Work to be completed: Nothing but the listing below, retyped exactly, should appear in the answer.

━━━━━━━━━━━━━━━━

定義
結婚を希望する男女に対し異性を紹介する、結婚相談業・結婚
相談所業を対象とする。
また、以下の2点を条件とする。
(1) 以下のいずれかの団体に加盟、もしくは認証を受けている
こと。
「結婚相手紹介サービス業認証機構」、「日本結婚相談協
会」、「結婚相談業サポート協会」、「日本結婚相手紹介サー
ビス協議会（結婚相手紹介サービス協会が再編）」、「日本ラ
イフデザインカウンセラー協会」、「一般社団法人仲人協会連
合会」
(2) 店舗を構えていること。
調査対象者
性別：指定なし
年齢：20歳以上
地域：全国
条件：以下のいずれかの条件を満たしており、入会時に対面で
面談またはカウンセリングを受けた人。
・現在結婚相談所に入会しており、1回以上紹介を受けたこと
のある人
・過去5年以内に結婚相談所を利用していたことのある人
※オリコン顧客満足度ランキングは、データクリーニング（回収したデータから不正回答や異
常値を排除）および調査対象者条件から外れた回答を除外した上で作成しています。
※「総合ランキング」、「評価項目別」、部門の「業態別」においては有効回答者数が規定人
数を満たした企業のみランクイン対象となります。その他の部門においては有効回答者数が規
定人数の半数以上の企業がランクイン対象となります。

━━━━━━━━━━━━━━━━

Result below:
定義
結婚を希望する男女に対し異性を紹介する、結婚相談業・結婚
相談所業を対象とする。
また、以下の2点を条件とする。
(1) 以下のいずれかの団体に加盟、もしくは認証を受けている
こと。
「結婚相手紹介サービス業認証機構」、「日本結婚相談協
会」、「結婚相談業サポート協会」、「日本結婚相手紹介サー
ビス協議会（結婚相手紹介サービス協会が再編）」、「日本ラ
イフデザインカウンセラー協会」、「一般社団法人仲人協会連
合会」
(2) 店舗を構えていること。
調査対象者
性別：指定なし
年齢：20歳以上
地域：全国
条件：以下のいずれかの条件を満たしており、入会時に対面で
面談またはカウンセリングを受けた人。
・現在結婚相談所に入会しており、1回以上紹介を受けたこと
のある人
・過去5年以内に結婚相談所を利用していたことのある人
※オリコン顧客満足度ランキングは、データクリーニング（回収したデータから不正回答や異
常値を排除）および調査対象者条件から外れた回答を除外した上で作成しています。
※「総合ランキング」、「評価項目別」、部門の「業態別」においては有効回答者数が規定人
数を満たした企業のみランクイン対象となります。その他の部門においては有効回答者数が規
定人数の半数以上の企業がランクイン対象となります。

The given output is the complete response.